■ Data for processing:
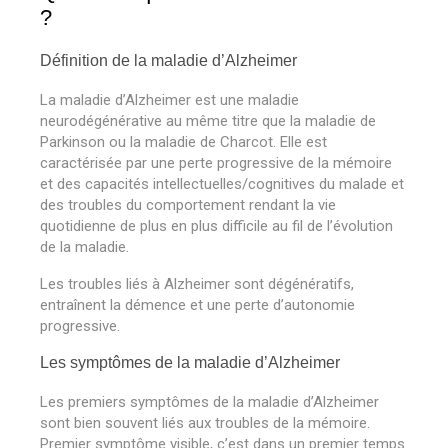
?
Définition de la maladie d’Alzheimer
La maladie d
’
Alzheimer est une maladie
neurodégénérative au même titre que la maladie de
Parkinson ou la maladie de Charcot. Elle est
caractérisée par une perte progressive de la mémoire
et des capacités intellectuelles/cognitives du malade et
des troubles du comportement rendant la vie
quotidienne de plus en plus difficile au fil de l’évolution
de la maladie.
Les troubles liés à Alzheimer sont dégénératifs,
entraînent la démence et une perte d
’
autonomie
progressive.
Les symptômes de la maladie d’Alzheimer
Les premiers symptômes de la maladie d
’
Alzheimer
sont bien souvent liés aux troubles de la mémoire.
Premier symptôme visible, c
’
est dans un premier temps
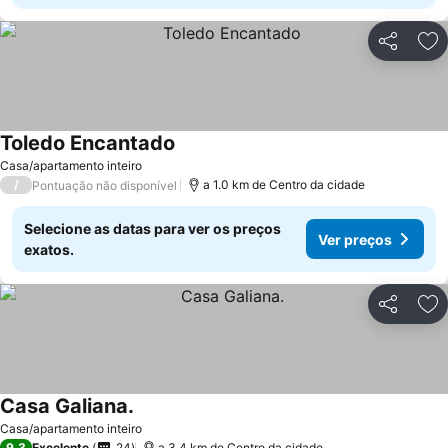
Partilhar
Ad
Toledo Encantado
Casa/apartamento inteiro
/
a 1.0 km de Centro da cidade
Pontuação não disponível
Selecione as datas para ver os preços
Ver preços
exatos.
Partilhar
Ad
Casa Galiana.
Casa/apartamento inteiro
9,3
Excelente
24
a 3.4 km de Centro da cidade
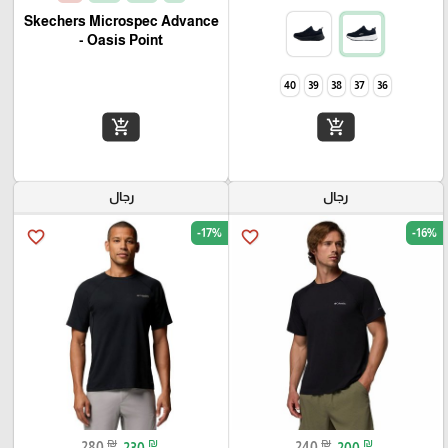
Skechers Microspec Advance
- Oasis Point
40
39
38
37
36
add_shopping_cart
add_shopping_cart
رجال
رجال
-17%
-16%
favorite_border
favorite_border
₪
₪
₪
₪
280
230
240
200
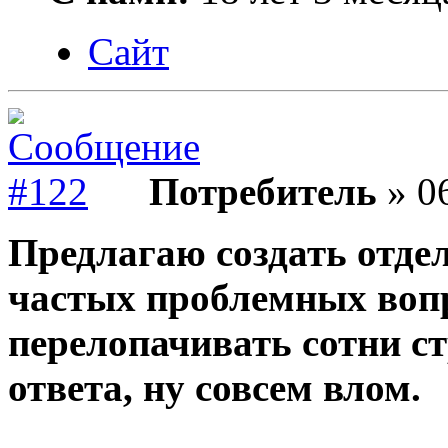
Сайт
Потребитель
» 06
Предлагаю создать отде
частых проблемных вопр
перелопачивать сотни ст
ответа, ну совсем влом.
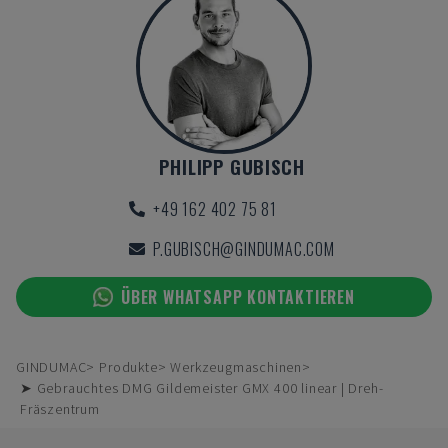
PHILIPP GUBISCH
+49 162 402 75 81
P.GUBISCH@GINDUMAC.COM
ÜBER WHATSAPP KONTAKTIEREN
GINDUMAC
Produkte
Werkzeugmaschinen
➤ Gebrauchtes DMG Gildemeister GMX 400 linear | Dreh-
Fräszentrum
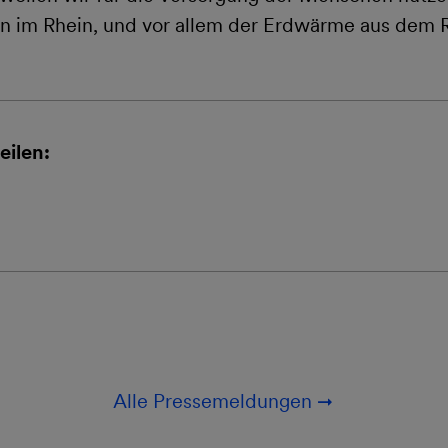
im Rhein, und vor allem der Erdwärme aus dem R
eilen:
Alle Pressemeldungen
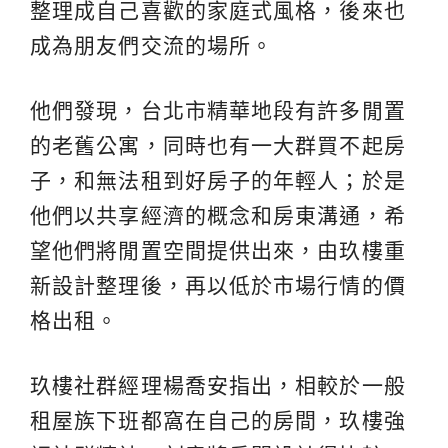
整理成自己喜歡的家庭式風格，後來也
成為朋友們交流的場所。
他們發現，台北市精華地段有許多閒置
的老舊公寓，同時也有一大群買不起房
子，和無法租到好房子的年輕人；於是
他們以共享經濟的概念和房東溝通，希
望他們將閒置空間提供出來，由玖樓重
新設計整理後，再以低於市場行情的價
格出租。
玖樓社群經理楊喬安指出，相較於一般
租屋族下班都窩在自己的房間，玖樓強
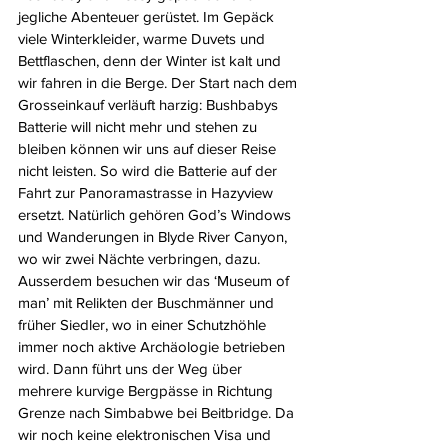
jegliche Abenteuer gerüstet. Im Gepäck 
viele Winterkleider, warme Duvets und 
Bettflaschen, denn der Winter ist kalt und 
wir fahren in die Berge. Der Start nach dem 
Grosseinkauf verläuft harzig: Bushbabys 
Batterie will nicht mehr und stehen zu 
bleiben können wir uns auf dieser Reise 
nicht leisten. So wird die Batterie auf der 
Fahrt zur Panoramastrasse in Hazyview 
ersetzt. Natürlich gehören God’s Windows 
und Wanderungen in Blyde River Canyon, 
wo wir zwei Nächte verbringen, dazu. 
Ausserdem besuchen wir das ‘Museum of 
man’ mit Relikten der Buschmänner und 
früher Siedler, wo in einer Schutzhöhle 
immer noch aktive Archäologie betrieben 
wird. Dann führt uns der Weg über 
mehrere kurvige Bergpässe in Richtung 
Grenze nach Simbabwe bei Beitbridge. Da 
wir noch keine elektronischen Visa und 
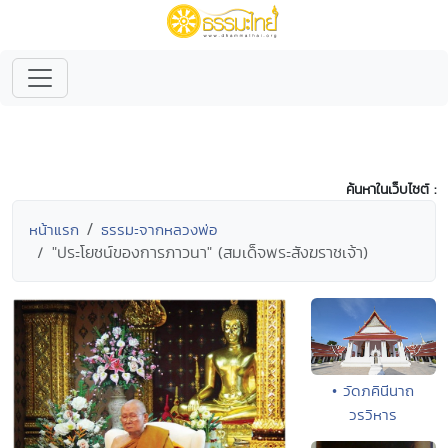
ค้นหาในเว็บไซต์ :
หน้าแรก
ธรรมะจากหลวงพ่อ
"ประโยชน์ของการภาวนา" (สมเด็จพระสังฆราชเจ้า)
• วัดภคินีนาถ
วรวิหาร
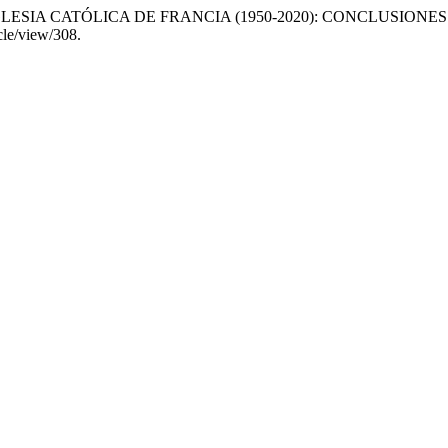
 LA IGLESIA CATÓLICA DE FRANCIA (1950-2020): CONCLUSI
icle/view/308.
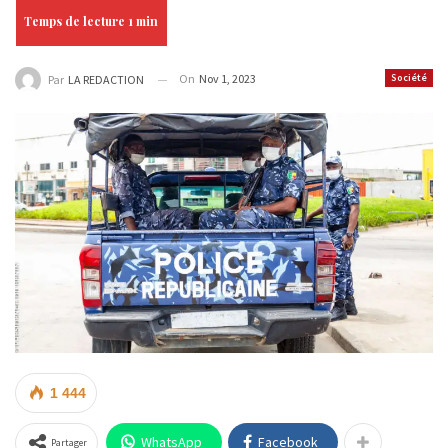
On
Nov 1, 2023
Société
Par
LA REDACTION
1 444
WhatsApp
Facebook
Partager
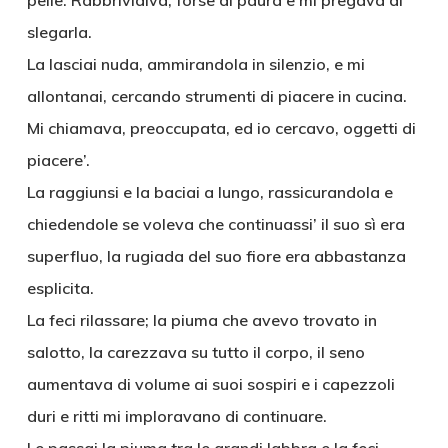
pelle. Rabbrividiva, forse di paura e mi pregava di
slegarla.
La lasciai nuda, ammirandola in silenzio, e mi
allontanai, cercando strumenti di piacere in cucina.
Mi chiamava, preoccupata, ed io cercavo, oggetti di
piacere’.
La raggiunsi e la baciai a lungo, rassicurandola e
chiedendole se voleva che continuassi’ il suo sì era
superfluo, la rugiada del suo fiore era abbastanza
esplicita.
La feci rilassare; la piuma che avevo trovato in
salotto, la carezzava su tutto il corpo, il seno
aumentava di volume ai suoi sospiri e i capezzoli
duri e ritti mi imploravano di continuare.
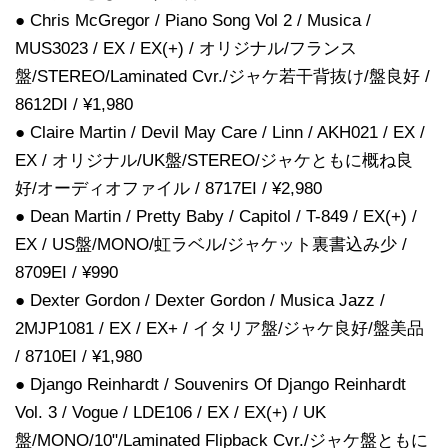
● Chris McGregor / Piano Song Vol 2 / Musica /
MUS3023 / EX / EX(+) / オリジナル/フランス
盤/STEREO/Laminated Cvr./ジャケ若干背抜け/盤良好 /
8612DI / ¥1,980
● Claire Martin / Devil May Care / Linn / AKH021 / EX /
EX / オリジナル/UK盤/STEREO/ジャケともに概ね良
好/オーディオファイル / 8717EI / ¥2,980
● Dean Martin / Pretty Baby / Capitol / T-849 / EX(+) /
EX / US盤/MONO/虹ラベル/ジャケット裏書込み少 /
8709EI / ¥990
● Dexter Gordon / Dexter Gordon / Musica Jazz /
2MJP1081 / EX / EX+ / イタリア盤/ジャケ良好/盤美品
/ 8710EI / ¥1,980
● Django Reinhardt / Souvenirs Of Django Reinhardt
Vol. 3 / Vogue / LDE106 / EX / EX(+) / UK
盤/MONO/10"/Laminated Flipback Cvr./ジャケ盤ともに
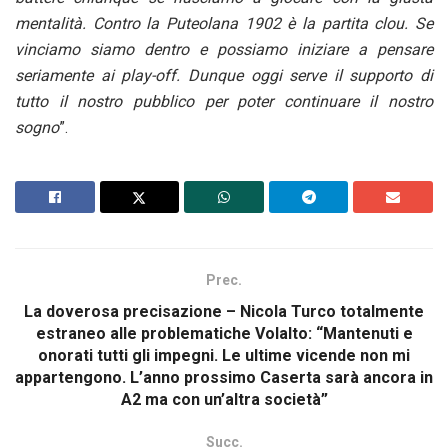
mentalità. Contro la Puteolana 1902 è la partita clou. Se
vinciamo siamo dentro e possiamo iniziare a pensare
seriamente ai play-off. Dunque oggi serve il supporto di
tutto il nostro pubblico per poter continuare il nostro
sogno
”.
Prec.
La doverosa precisazione – Nicola Turco totalmente
estraneo alle problematiche Volalto: “Mantenuti e
onorati tutti gli impegni. Le ultime vicende non mi
appartengono. L’anno prossimo Caserta sarà ancora in
A2 ma con un’altra società”
Succ.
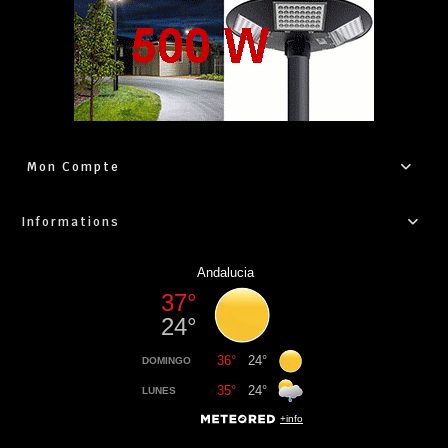
Mon Compte
Informations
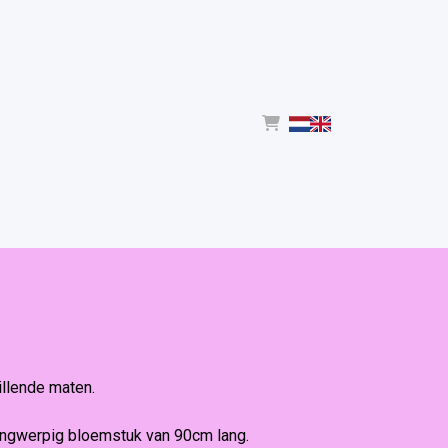
illende maten.
angwerpig bloemstuk van 90cm lang.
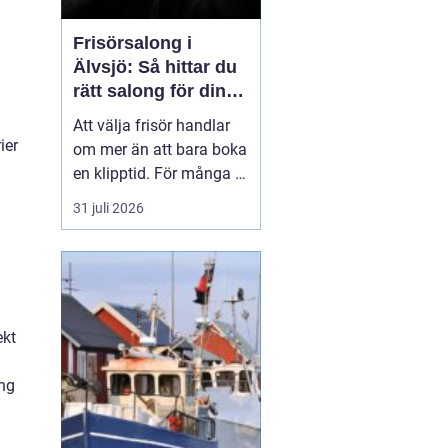
Frisörsalong i
Älvsjö: Så hittar du
rätt salong för din
stil och vardag
Att välja frisör handlar
ier
om mer än att bara boka
en klipptid. För många är
frisörbesöket en paus i
31 juli 2026
vardagen, en chans att
förnya sig eller bara
känna sig mer som sig
själv. I Älvsjö fi...
ekt
ing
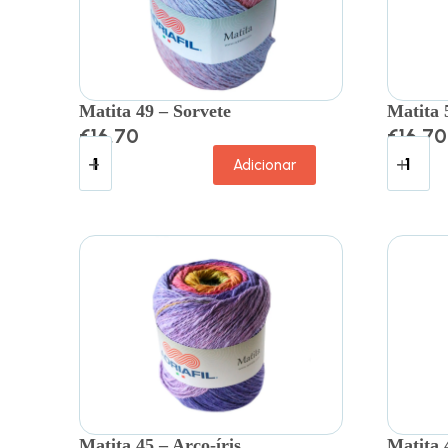
Matita 49 – Sorvete
Matita 
€
16.70
€
16.70
Adicionar
Matita 45 – Arco-íris
Matita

■ The task: Search the listing above for the string "mémoire" and copy each line that has it.

■ Response to this exercise:
caractérisée par une perte progressive de la mémoire
sont bien souvent liés aux troubles de la mémoire.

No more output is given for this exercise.